Work instruction –
Among the entries below, only the lines starting at the one with "ine, West Virginia, or Connecticut." and ending at the one with "it score, credit", both included, are to be printed exactly.

Record extracts –

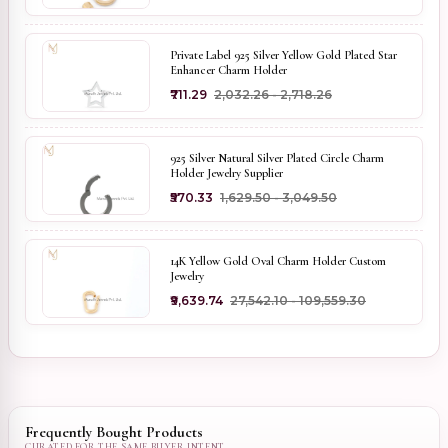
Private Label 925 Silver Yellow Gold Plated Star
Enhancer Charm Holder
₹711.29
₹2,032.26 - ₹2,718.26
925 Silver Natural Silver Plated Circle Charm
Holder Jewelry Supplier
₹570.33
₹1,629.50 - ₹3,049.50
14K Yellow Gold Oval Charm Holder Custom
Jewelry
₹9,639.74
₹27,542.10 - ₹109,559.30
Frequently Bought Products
---
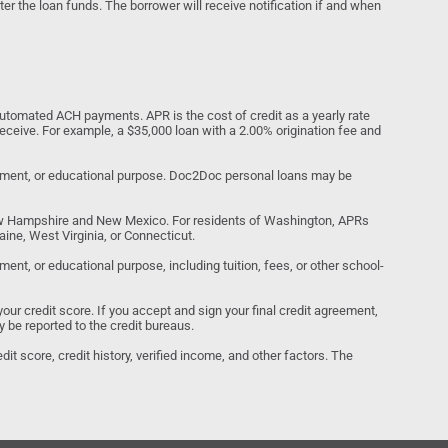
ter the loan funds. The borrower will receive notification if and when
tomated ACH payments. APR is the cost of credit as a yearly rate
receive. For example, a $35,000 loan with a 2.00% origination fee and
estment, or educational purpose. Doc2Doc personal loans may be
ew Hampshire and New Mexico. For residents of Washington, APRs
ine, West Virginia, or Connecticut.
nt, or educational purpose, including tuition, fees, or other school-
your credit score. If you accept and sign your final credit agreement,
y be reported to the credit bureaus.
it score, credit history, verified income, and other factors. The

Exercise solution –
ine, West Virginia, or Connecticut.
nt, or educational purpose, including tuition, fees, or other school-
your credit score. If you accept and sign your final credit agreement,
y be reported to the credit bureaus.
it score, credit history, verified income, and other factors. The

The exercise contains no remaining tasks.